Inside a car on a highway would seem to be the least receptive, the least opportune context to promote the sorrow, compassion and other-directed selflessness which mark the transition from pro-abortion to anti-abortion. Clearly I should take my truck off the road.
So runs the most compelling counter-argument I put to myself. I wish I could be more convincing because I would much rather not spend my time, money and the gentle best wishes of strangers on such an errand.
But I do know that those pictures on my truck are of two human beings who were killed by abortion. We would all rather forget them, but they deserve to be remembered. And alongside of these two there are millions of other babies who have been killed by abortion in Canada. I know that truth has its own rights. I know that it is the hiddeness, the invisibility of abortion which gives it cover to continue.
I also know that it was pictures of aborted babies which I saw as a child which galvanized my opposition to abortion. Parents do have rights over when and where their children are to learn certain hard lessons, but even this right is not absolute.
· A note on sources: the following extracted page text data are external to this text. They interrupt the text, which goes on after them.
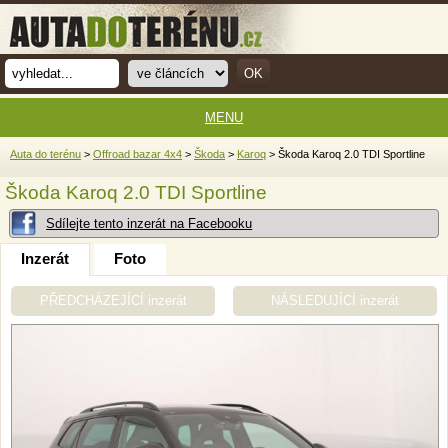
MENU
Auta do terénu
>
Offroad bazar 4x4
>
Škoda
>
Karoq
> Škoda Karoq 2.0 TDI Sportline
Škoda Karoq 2.0 TDI Sportline
Sdílejte tento inzerát na Facebooku
Inzerát
Foto
PŘEDCHÁZEJÍCÍ inzerát
NÁSLEDUJÍCÍ inzerát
Not even families with young children have the right to blithely proceed, oblivious to the 100,000 abortions a year in Canada.
Not so long ago children were raised on stark depictions of good and evil. Little Red Ridinghood’s grandmother was eaten by a wolf who wanted to do the same to the child.
Hansel and Gretel were abandoned by their father and stepmother in the woods and had to throw the witch into the fire or be eaten themselves. Children see good and evil more clearly than we do. Furthermore, pro-life Christians should be wary of the scorpion’s tail.
Their own objections to the public display of graphic abortion pictures could be used to censor the crosses on their churches or the crucifixes around their necks.
Advertisers compete to create desires and measure their success in the sales of products which are constantly being re-branded, re-pitched. But recasting our understanding of abortion is not like creating or scratching a passing itch. There is no painless transition from maintaining that abortion should be legal to recognizing that abortion is murder. That transition requires clear and unequivocal evidence strongly presented. It is going to awaken fierce self-defensive resistance which may include an initial offensive revolt against the message and the messenger.
There is no good place or bad place to be confronted with the fact that you have been indifferent to, supported or committed murder.
Joe Bissonnette teaches religion at Assumption College School in Brantford, Ont., and is a member of Show the Truth. STT paid for the signs on the truck and STT’s director Rosemary Connell also has a truck.